RELATED STORY: Questions surround feds' raid of Stockton home
Wright said an officer grabbed him by the neck and led him outside on his front lawn.
"He had his knee on my back and I had no idea why they were there," Wright said.
According to Wright, officers also woke his three young children, ages 3, 9, and 11, and put them in a Stockton police patrol car with him. Officers then searched his house.
"They put me in handcuffs in that hot patrol car for six hours, traumatizing my kids," Wright said.
As it turned out, the person a team of federal agents were looking for - Wright's estranged wife Michelle - was not there.
The federal search warrant is sealed by the courts, but the copy given to Wright said the Department of Education and its Office of the Inspector General are investigating the Wrights for financial aid fraud.
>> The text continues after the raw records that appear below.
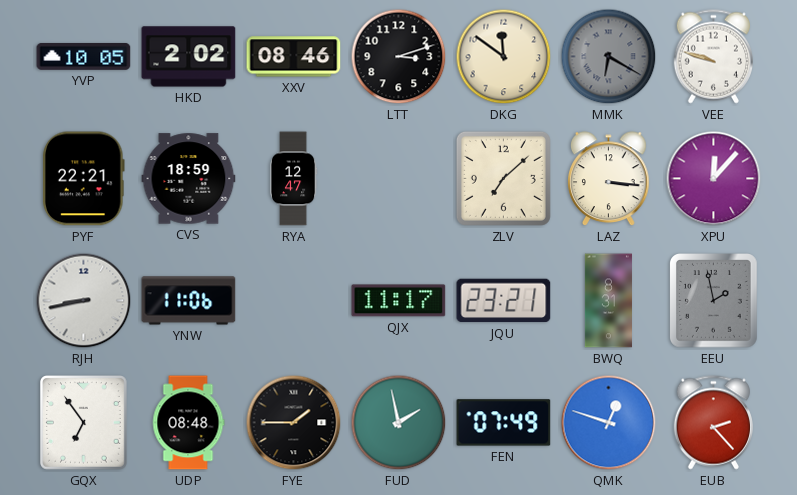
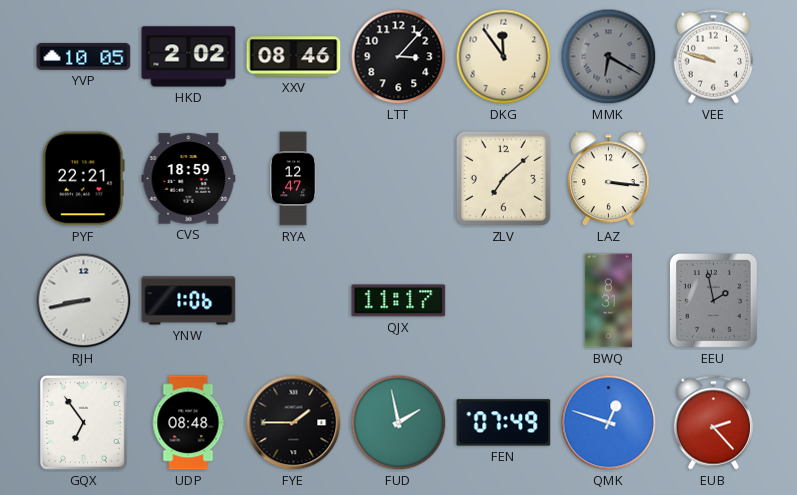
LTT: 3:12 -> 3:07
DKG: 11:51 -> 11:54
XPU: 12:07 -> none
YNW: 11:06 -> 1:06
JQU: 23:21 -> none
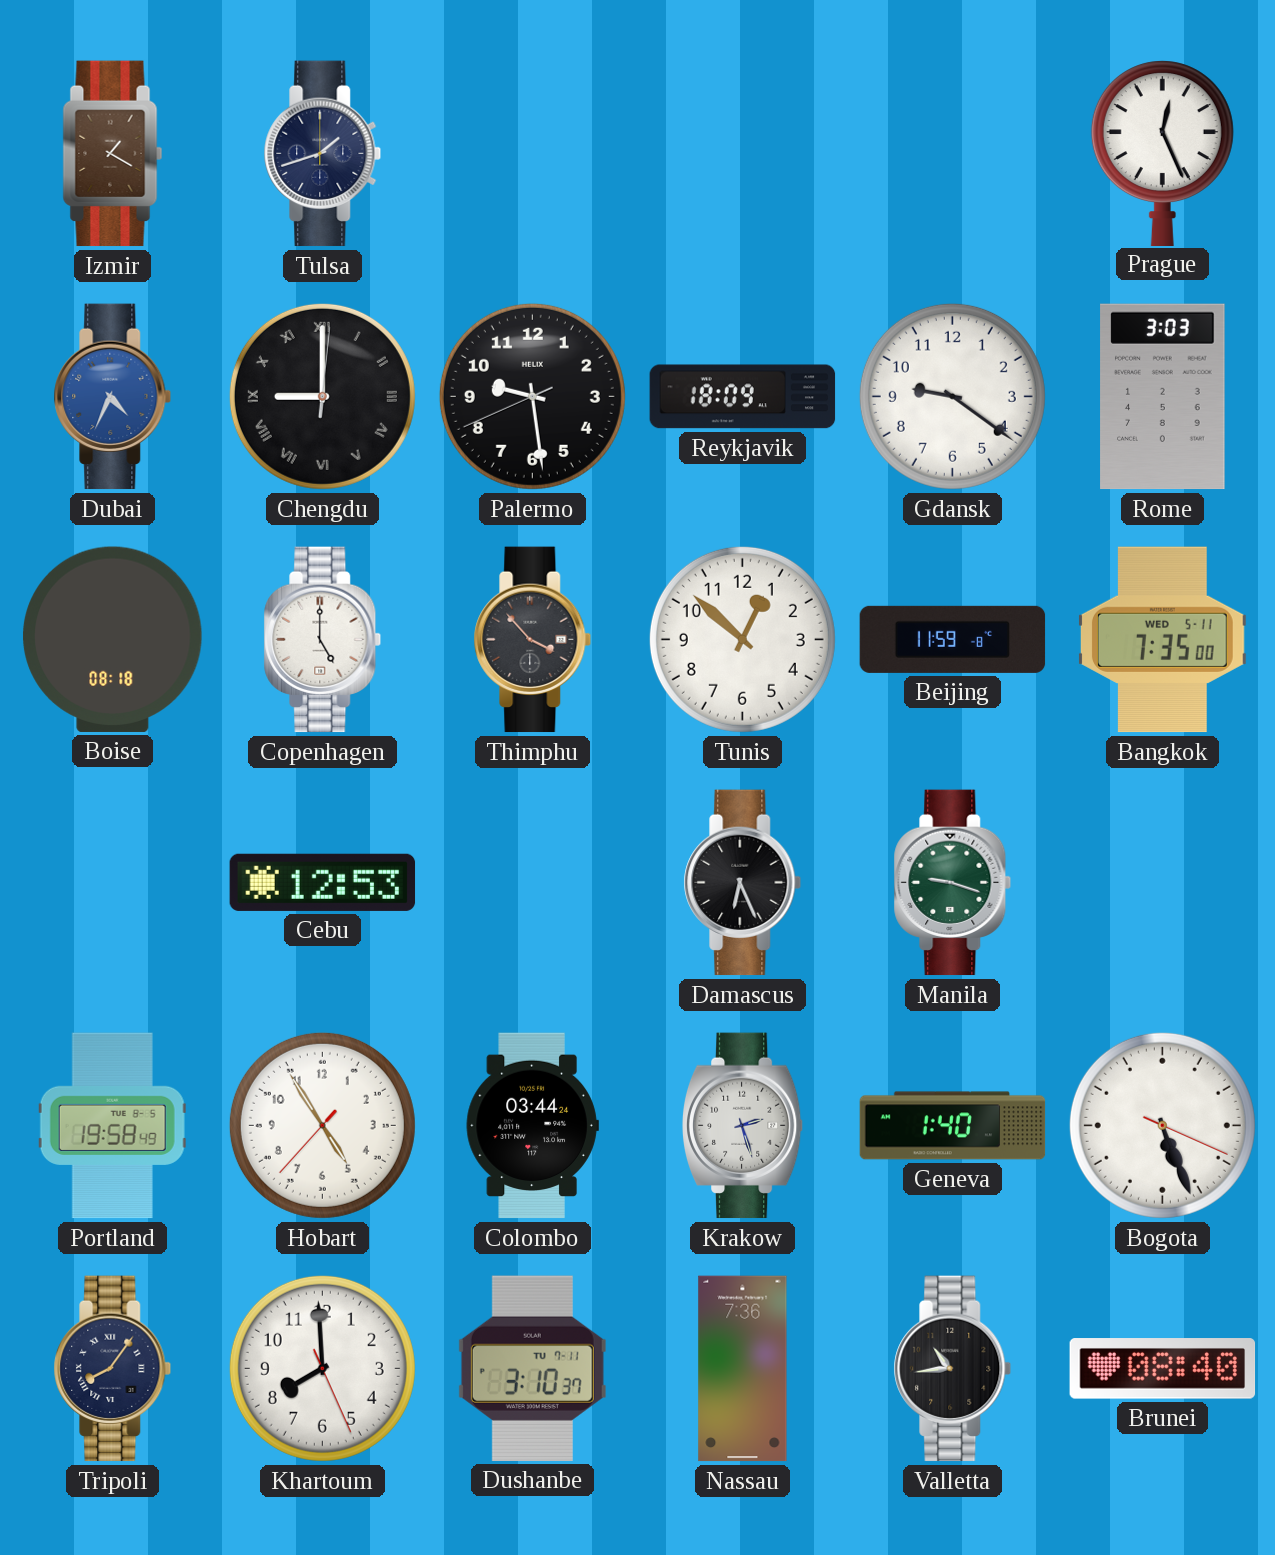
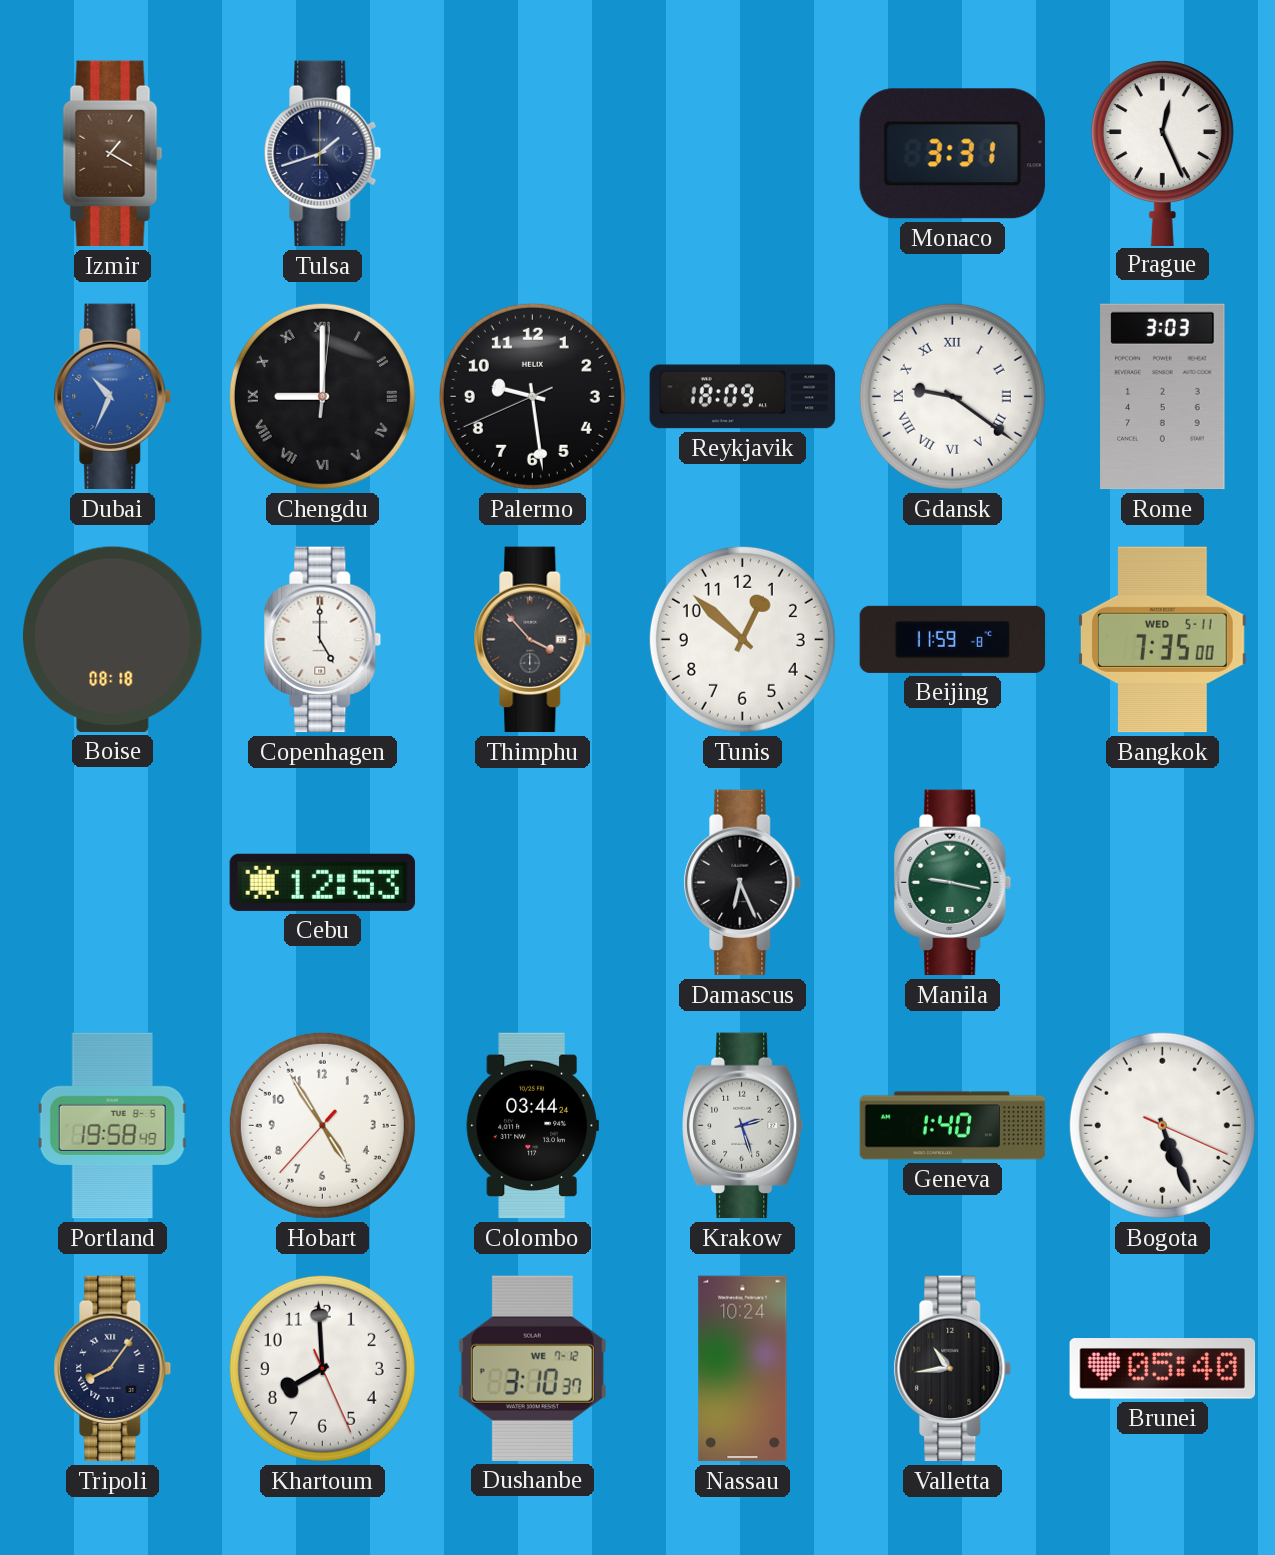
Monaco: none -> 3:31
Dubai: 4:34 -> 10:34
Gdansk numerals: Arabic -> Roman
Manila: 9:18 -> 9:17
Dushanbe date: TU 7-11 -> WE 7-12
Nassau: 7:36 -> 10:24
Brunei: 08:40 -> 05:40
The search allowed for the seizure of any student financial aid documents, W2 forms and electronic communications.
Wright said he does not have a criminal record and doesn't believe he or his estranged wife did anything illegal.
Wright's neighbors, who did not want to disclose their last names, said they saw the raid unfold.
"They surrounded the house; it was like a task force or S.W.A.T team," across the street neighbor Becky said. "They all had guns. They dragged him out in his boxer shorts, threw him to the ground and handcuffed him."
According to Becky and her two children, the raid started at 6 a.m. with agents ramming down Wright's front door.
"I watched until I went to work at 10:45 and they were still out there," Becky said.
Her young daughter, Valerie, said she counted 13 agents and one Stockton police officer outside Wright's home.
"I felt really bad for those kids," said Becky about agents when they brought out Wright's three children. "They were crying really loud."
U.S. Department of Education spokesman Justin Hamilton said the agents that served the search warrant were with the Office of the Inspector General (OIG), not local S.W.A.T.
OIG is a semi-independent branch of the education department that executes warrants for criminal offenses such as student aid fraud, embezzlement of federal aid and bribery, according to Hamilton. The agency serves 30 to 35 search warrants a year.
The Stockton Police Department said it was asked by federal agents to provide one officer and one patrol car just for a police presence when carrying out the search warrant.
Police officers did not participate in breaking Wright's door, handcuffing him or searching his home.
"All I want is an apology for me and my kids and for them to get me a new door," Wright said.